Another Exercise Dataset

Background

An important area of research in biology and conservation is the development of new methods to identify the presence of cryptically diverse taxa within a system of study. Recently, there have been several new methods developed to this end. Most of these, however, require molecular data, which in many cases is unavailable or difficult to obtain. In a paper we published in 2016 (Espindola et al., 2016), we investigated the ability of Random Forests to assist in the identification of lineages that harbor crytic diversity.

Specifically, the study focused on the disjunct temperate rainforests of the Pacific Northwest of North America. This ecosystem is formed by two disjunct regions of temperate rainforest, one in the Coastal and Cascades Mountain ranges, and the other inland in the Northern Rocky Mountains; the two zones are isolated by the Columbia Basin desert steppes. In this ecosystem, it has been shown that many taxa harbor cryptic diversity structured across the disjunction between the coastal and inland parts of the rainforest (i.e., across the Columbia Basin). Based on that knowledge, we explored whether or not Random Forest analyses (Breiman, 2001), using climatic and taxonomic information, could classify taxa as cryptic or non-cryptic, and predict whether or not unstudied taxa harbor cryptic diversity. To do this, we collected locality data for each taxon that had been studied using genetic data. Using the available genetic data, we classified taxa as cryptic or non-cryptic, and we used these categories as the response variable in the Random Forest classifier. We used taxonomic rank (e.g., Mollusks for snails and slugs; Amphibian for salamanders and frogs; etc.) and extracted bioclimatic variables from the worldclim dataset to use as predictor variables.

We are providing this dataset for you to apply what you learned at the workshop. Specifically, we would like you to:

1- Create a Random Forest analysis that will allow you to build an accurate classifier. For this, you can use whichever improvement method that you consider appropriate.

2- Predict whether or not unstudied taxa harbor cryptic diversity.

The data

The training dataset is in the file ‘PNWPredPhylData.csv’. The taxa we will use to build the classifier are Ascaphus montanus and A. truei, Chonaphe armata, Dicamptodon aterrimus and D. tenbrosus, Microtus richardsoni, Prophysaon coeruleum, Plethodon idahoensis and P. vandykei, and Salix melanopsis. (Click on the names to see what they look like, and to get some more information on each of the taxa).

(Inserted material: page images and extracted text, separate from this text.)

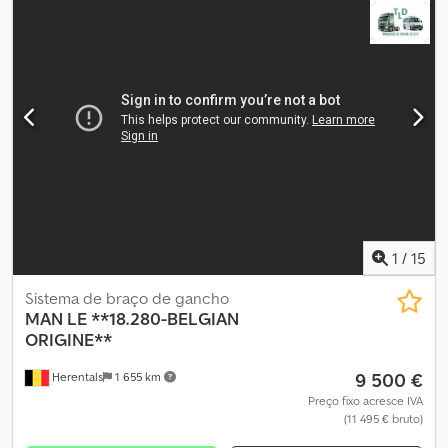
fabrico:
2005
, Equipamento:
regulação eléctrica dos vidros
,
Tamanho do pneu: 265/70R17,5 Suspensão: mola de lâmina Eixo
traseiro: rodas duplas Tração: roda Número de cilindros: 4 PBT:
12.000 kg Marca do motor: MAN Altura de trabalho: 2 cm = Outras
opções e acessórios = Dsdpfox Dipajx Ah Rswa - TDP (tomada de
força)
1
/
15
Sistema de braço de gancho
MAN
LE **18.280-BELGIAN
ORIGINE**
9 500 €
Herentals
1 655 km
Preço fixo acresce IVA
(11 495 € bruto)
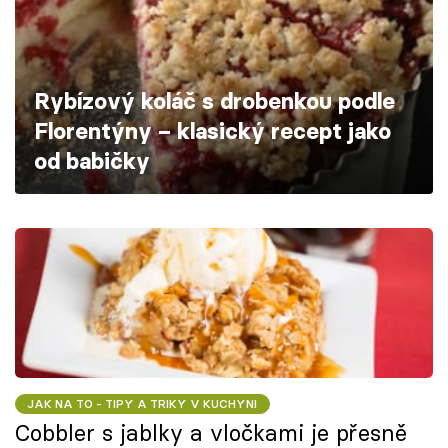
Škola vaření
Recepty z TV
Rybízový koláč s drobenkou podle
Speciál: Cuketa
Florentýny – klasický recept jako
od babičky
Těhotnej kuchař
Sledujte prima+
Přihlášení
Sledujte nás
JAK NA TO - TIPY A TRIKY V KUCHYNI
Cobbler s jablky a vločkami je přesně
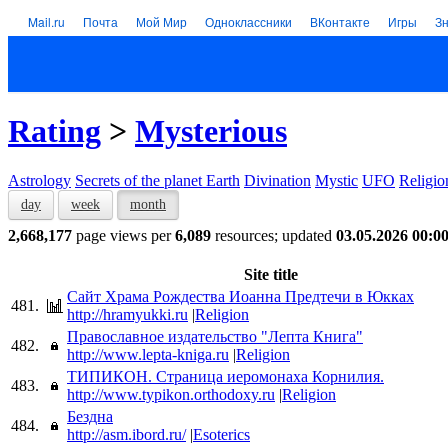
Mail.ru
Почта
Мой Мир
Одноклассники
ВКонтакте
Игры
З
Rating
>
Mysterious
Astrology
Secrets of the planet Earth
Divination
Mystic
UFO
Religio
day
week
month
2,668,177
page views per
6,089
resources; updated
03.05.2026 00:0
Site title
Сайт Храма Рождества Иоанна Предтечи в Юкках
481.
http://hramyukki.ru
|
Religion
Православное издательство "Лепта Книга"
482.
http://www.lepta-kniga.ru
|
Religion
ТИПИКОН. Страница иеромонаха Корнилия.
483.
http://www.typikon.orthodoxy.ru
|
Religion
Бездна
484.
http://asm.ibord.ru/
|
Esoterics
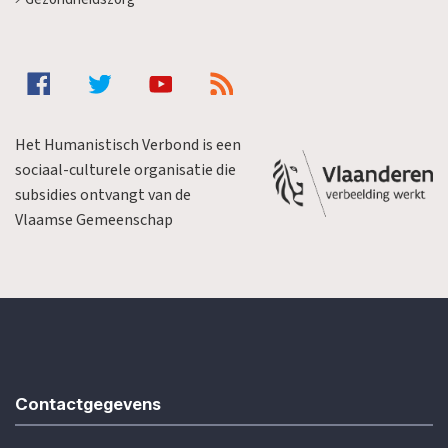
Het Humanistisch Verbond is een
sociaal-culturele organisatie die
subsidies ontvangt van de
Vlaamse Gemeenschap
Contactgegevens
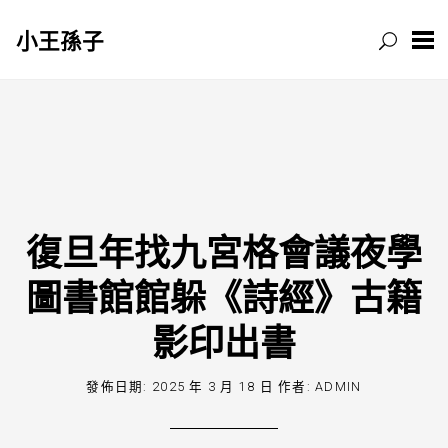
小王孫子
跳
至
主
要
內
容
復旦年找九宮格會議夜學
圖書館館躲《詩經》古籍
影印出書
發佈日期:
2025 年 3 月 18 日
作者:
ADMIN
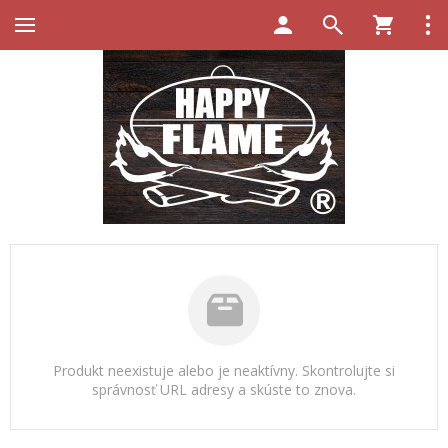
Produkt neexistuje alebo je neaktívny. Skontrolujte si
správnosť URL adresy a skúste to znova.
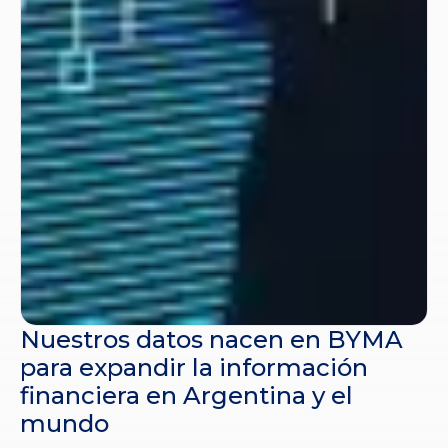
Nuestros datos nacen en BYMA
para expandir la información
financiera en Argentina y el
mundo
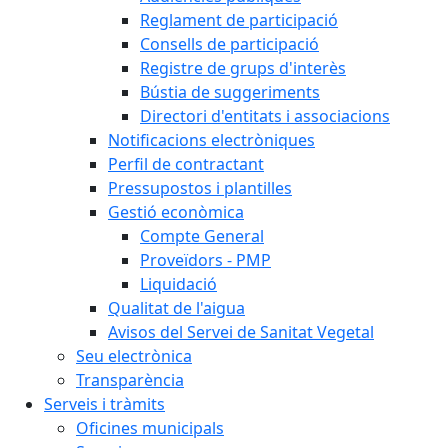
Reglament de participació
Consells de participació
Registre de grups d'interès
Bústia de suggeriments
Directori d'entitats i associacions
Notificacions electròniques
Perfil de contractant
Pressupostos i plantilles
Gestió econòmica
Compte General
Proveïdors - PMP
Liquidació
Qualitat de l'aigua
Avisos del Servei de Sanitat Vegetal
Seu electrònica
Transparència
Serveis i tràmits
Oficines municipals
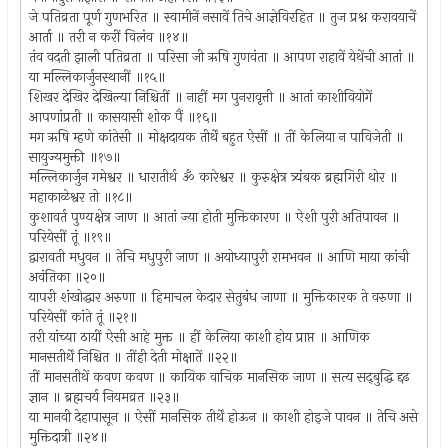
जे पतिव्रता पूर्ण गुणभरित ॥ स्वामीनें नसावें तिचे आज्ञेविरहित ॥ तुज प्रश्न करावयाचें
आर्ता ॥ तरी न करीं विलंव ॥१४॥
तंव वदती झाली पतिव्रता ॥ परिसा जी ऋषि गुणवंता ॥ आपण राहावें येथेंची आतां ॥
या मल्लिकार्जुनस्थानीं ॥१५॥
शिखर देखिर देखिल्या निश्चितीं ॥ नाहीं मग पुनरावृत्ती ॥ आतां काशीवियोगें
आपणांप्रती ॥ कासयासी शोक पैं ॥१६॥
मग ऋषि म्हणे कांतेसी ॥ मोक्षदायक तीर्थें बहुत ऐसीं ॥ तीं केलिया न पाविजेती ॥
सायुज्यमुक्ती ॥१७॥
मल्लिकार्जुन गमेश्वर ॥ धारातीर्थ ॐ कारेश्वर ॥ कुरुक्षेत्र त्र्यंबक ब्रह्मगिरी थोर ॥
महाकाळेश्वर तो ॥१८॥
कुशावर्त पुण्यक्षेत्र जाण ॥ आतां ज्या होती मुक्तिकारण ॥ ऐशी पुरी अतिपावन ॥
परियेसीं तूं ॥१९॥
द्वारावती मधुवन ॥ तेचि मधुपुरी जाण ॥ अयोध्यापुरी रामभवन ॥ आणि माया कांची
अवंतिका ॥२०॥
यापरी शंखोद्धार अरुणा ॥ हिमाचल केदार सेतुबंध जाणा ॥ मुक्तिकारक ते वरुणा ॥
परियेसीं कांते तूं ॥२१॥
तरी यांच्या ठायीं ऐसी आहे मुक्त ॥ हीं केलिया काशी होय प्राप्त ॥ आणिक
मानसतीर्थें निश्चित ॥ तींही देती मोक्षातें ॥२२॥
तीं मानसतीथें कवण कवण ॥ कायिक वाचिक मानसिक जाण ॥ सत्य सद्‍बुद्धि द्दढ
ज्ञान ॥ ब्रह्मचर्य नियमव्रत ॥२३॥
या मानवी देहापासून ॥ ऐसीं मानसिक तीर्थें होऊन ॥ काशी होइजे पावन ॥ तेचि असे
मुक्तिदात्री ॥२४॥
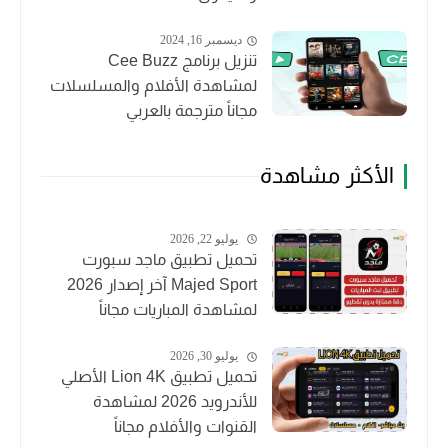
ديسمبر 16, 2024
تنزيل برنامج Cee Buzz
لمشاهدة الأفلام والمسلسلات
مجاناً مترجمة بالعربي
الأكثر مشاهدة
يوليو 22, 2026
تحميل تطبيق ماجد سبورت
Majed Sport آخر إصدار 2026
لمشاهدة المباريات مجاناً
يوليو 30, 2026
تحميل تطبيق Lion 4K الأصلي
للأندرويد 2026 لمشاهدة
القنوات والأفلام مجاناً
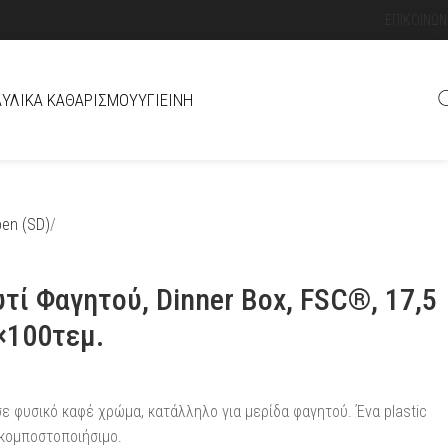
ΕΠΙΚΟΙΝΩΝ
Ά
ΥΛΙΚΆ ΚΑΘΑΡΙΣΜΟΎ
ΥΓΙΕΙΝΉ
pen (SD)
υτί Φαγητού, Dinner Box, FSC®, 17,5
×100τεμ.
σε φυσικό καφέ χρώμα, κατάλληλο για μερίδα φαγητού. Ένα plastic
 κομποστοποιήσιμο.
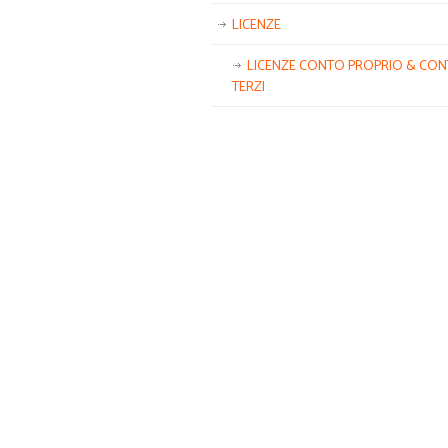
LICENZE
LICENZE CONTO PROPRIO & CO
TERZI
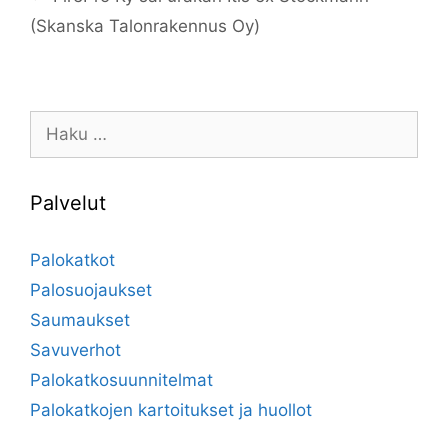
(Skanska Talonrakennus Oy)
Haku:
Palvelut
Palokatkot
Palosuojaukset
Saumaukset
Savuverhot
Palokatkosuunnitelmat
Palokatkojen kartoitukset ja huollot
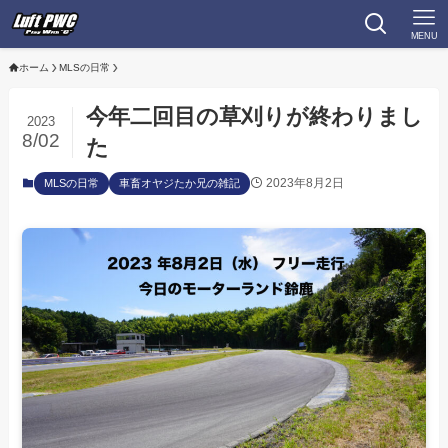
MENU
ホーム
MLSの日常
今年二回目の草刈りが終わりまし
2023
8/02
た
2023年8月2日
MLSの日常
車畜オヤジたか兄の雑記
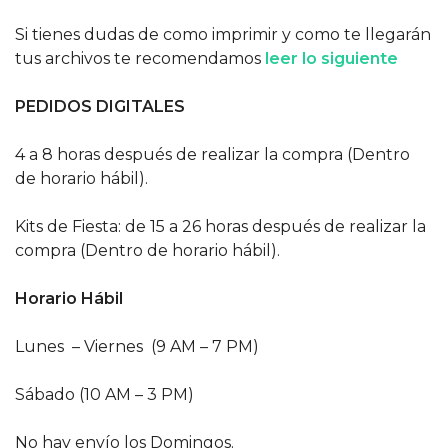
Si tienes dudas de como imprimir y como te llegarán
tus archivos te recomendamos
leer lo siguiente
PEDIDOS DIGITALES
4 a 8 horas después de realizar la compra (Dentro
de horario hábil).
Kits de Fiesta: de 15 a 26 horas después de realizar la
compra (Dentro de horario hábil).
Horario Hábil
Lunes – Viernes (9 AM – 7 PM)
Sábado (10 AM – 3 PM)
No hay envío los Domingos.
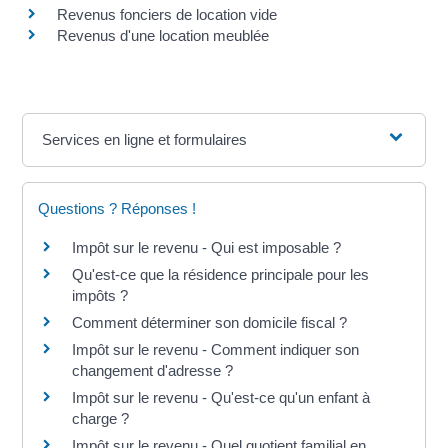
Revenus fonciers de location vide
Revenus d'une location meublée
Services en ligne et formulaires
Questions ? Réponses !
Impôt sur le revenu - Qui est imposable ?
Qu'est-ce que la résidence principale pour les
impôts ?
Comment déterminer son domicile fiscal ?
Impôt sur le revenu - Comment indiquer son
changement d'adresse ?
Impôt sur le revenu - Qu'est-ce qu'un enfant à
charge ?
Impôt sur le revenu - Quel quotient familial en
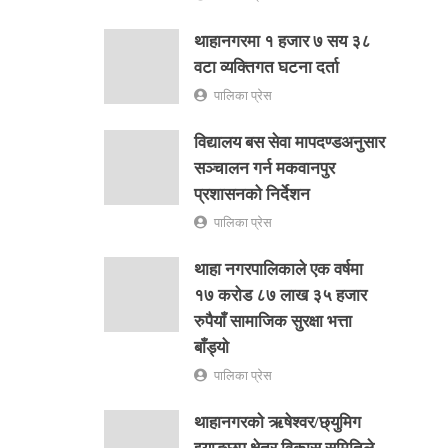
थाहानगरमा १ हजार ७ सय ३८
वटा व्यक्तिगत घटना दर्ता
पालिका प्रेस
विद्यालय बस सेवा मापदण्डअनुसार
सञ्चालन गर्न मकवानपुर
प्रशासनको निर्देशन
पालिका प्रेस
थाहा नगरपालिकाले एक वर्षमा
१७ करोड ८७ लाख ३५ हजार
रुपैयाँ सामाजिक सुरक्षा भत्ता
बाँड्यो
पालिका प्रेस
थाहानगरकाे ऋषेश्वर/छ्युमिग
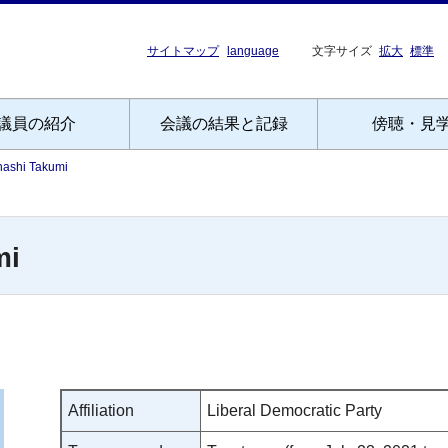
サイトマップ
language
文字サイズ
拡大
標準
議員の紹介
会議の結果と記録
傍聴・見
ashi Takumi
mi
Affiliation
Liberal Democratic Party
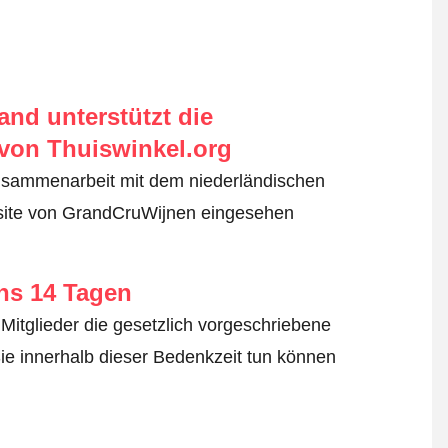
nd unterstützt die
von Thuiswinkel.org
usammenarbeit mit dem niederländischen
bsite von GrandCruWijnen eingesehen
ens 14 Tagen
Mitglieder die gesetzlich vorgeschriebene
ie innerhalb dieser Bedenkzeit tun können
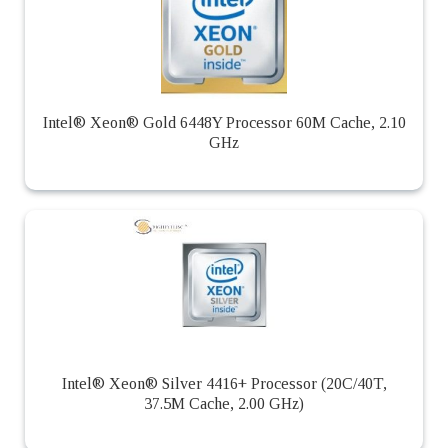
Intel® Xeon® Gold 6448Y Processor 60M Cache, 2.10
GHz
Intel® Xeon® Silver 4416+ Processor (20C/40T,
37.5M Cache, 2.00 GHz)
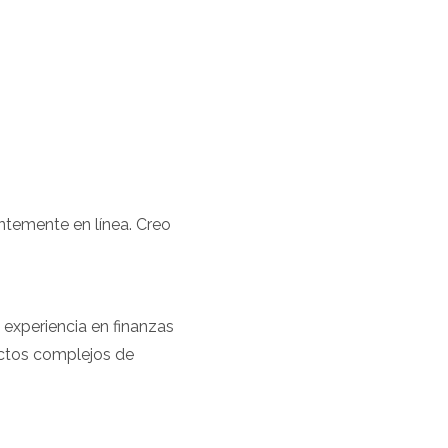
entemente en línea. Creo
 experiencia en finanzas
ectos complejos de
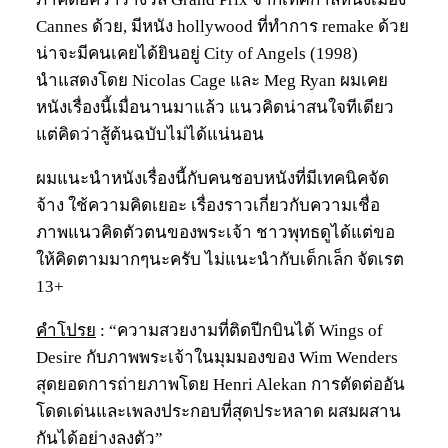
Cannes ด้วย, มีหนัง hollywood ที่ทำการ remake ด้วย
น่าจะมีคนเคยได้ยินอยู่ City of Angels (1998)
นำแสดงโดย Nicolas Cage และ Meg Ryan ผมเคย
หนังเรื่องนี้เมื่อนานมาแล้ว แนวคิดน่าสนใจทีเดียว
แต่คิดว่าสู้ต้นฉบับไม่ได้แน่นอน
ผมแนะนำหนังเรื่องนี้กับคนชอบหนังที่มีเทคนิคจัด
จ้าง ใช้ความคิดเยอะ เรื่องราวเกี่ยวกับความเชื่อ
ภาพแนวคิดตัวตนของพระเจ้า ชาวพุทธดูได้แต่ขอ
ให้คิดตามมากๆนะครับ ไม่แนะนำกับเด็กเล็ก จัดเรต
13+
คำโปรย
: “ความสวยงามที่ติดปีกบินได้ Wings of
Desire กับภาพพระเจ้าในมุมมองของ Wim Wenders
สุดยอดการถ่ายภาพโดย Henri Alekan การตัดต่ออัน
โดดเด่นและเพลงประกอบที่สุดประหลาด ผสมผสาน
กันได้อย่างลงตัว”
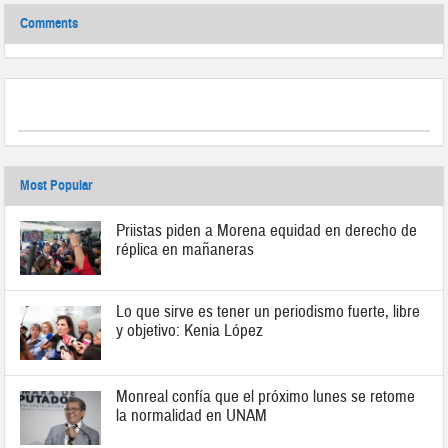
Comments
Most Popular
Priistas piden a Morena equidad en derecho de
réplica en mañaneras
Lo que sirve es tener un periodismo fuerte, libre
y objetivo: Kenia López
Monreal confía que el próximo lunes se retome
la normalidad en UNAM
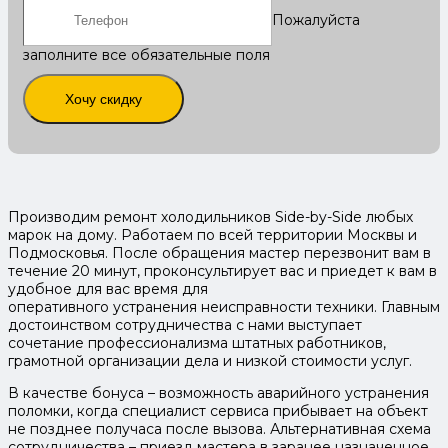
Пожалуйста
заполните все обязательные поля
Хочу скидку
Производим ремонт холодильников Side-by-Side любых
марок на дому. Работаем по всей территории Москвы и
Подмосковья. После обращения мастер перезвонит вам в
течение 20 минут, проконсультирует вас и приедет к вам в
удобное для вас время для
оперативного устранения неисправности техники. Главным
достоинством сотрудничества с нами выступает
сочетание профессионализма штатных работников,
грамотной организации дела и низкой стоимости услуг.
В качестве бонуса – возможность аварийного устранения
поломки, когда специалист сервиса прибывает на объект
не позднее получаса после вызова. Альтернативная схема
сотрудничества – приезд мастера в заранее назначенное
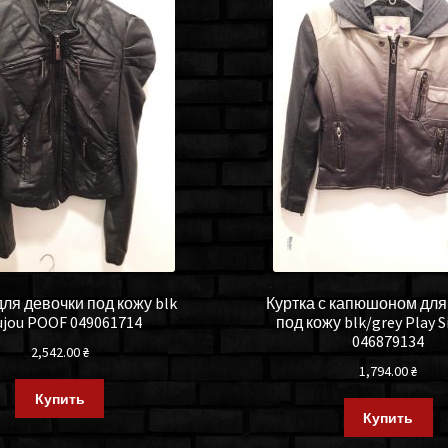
для девочки под кожу blk
Куртка с капюшоном для
ujou POOF 049061714
под кожу blk/grey Play 
046879134
2,542.00
₴
1,794.00
₴
Купить
Купить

The data for taxa to predict is in the file ‘PredictDataFull.csv’. The taxa to be predicted will be Alnus rubra, Haplotrema vancouverense, Prophysaon andersoni, P. dubium, P.vanattae/ P.humile. (Click on the names to see what they look like, and to get some more information on each of the taxa).

What’s in the file?

  • Species: Species name
  • x , y: geographic coordinates
  • bio1_1: Annual Mean Temperature
  • bio4_1: Temperature Seasonality (standard deviation *100)
  • bio5_1: Max Temperature of Warmest Month
  • bio6_1: Min Temperature of Coldest Month
  • bio7_1: Temperature Annual Range (BIO5-BIO6)
  • bio12_1: Annual Precipitation
  • bio15_1: Precipitation Seasonality (Coefficient of Variation)
  • bio17_1: Precipitation of Driest Quarter
  • taxon: this is the taxonomic rank of the species
  • group: whether a species is recognized as Cryptic (C) or Non-Cryptic (NC), based on previous molecular studies.
  • complex: Because the species that are cryptic belong to a species complex (that now is formed by the new cryptic species), this column represents the name of the complex, if present.
  • dispStage: dispersal stage. This indicates at what developmental stage dispersal occurs. Options are ‘adult’, ‘juvenile’, and ‘embryo’.
  • selfOut: Whether the species reproduces mainly by ‘selfing’, ‘outcrossing’, or both (‘out/self’).
  • dispersion: Means of disperal. Options are ‘wind’, ‘wind/water’, and ‘self’.
  • tropicLevel: Indicates the tropic level of the species. Options are ‘primary’, ‘herbivore’, ‘predator’, and ‘detritivore’.
  • maxSize: maximum size of the organism. In cm.

References

Breiman L. Random Forests. Machine Learning 2001, 45, 5-32.

Espindola A, Ruffley M, Smith M, Carstens BC, Tank D, Sullivan J. 2016. Identifying cryptic diversity with predictive phylogeography. Proceedings of the Royal Society of London B 2016, 283, 1841.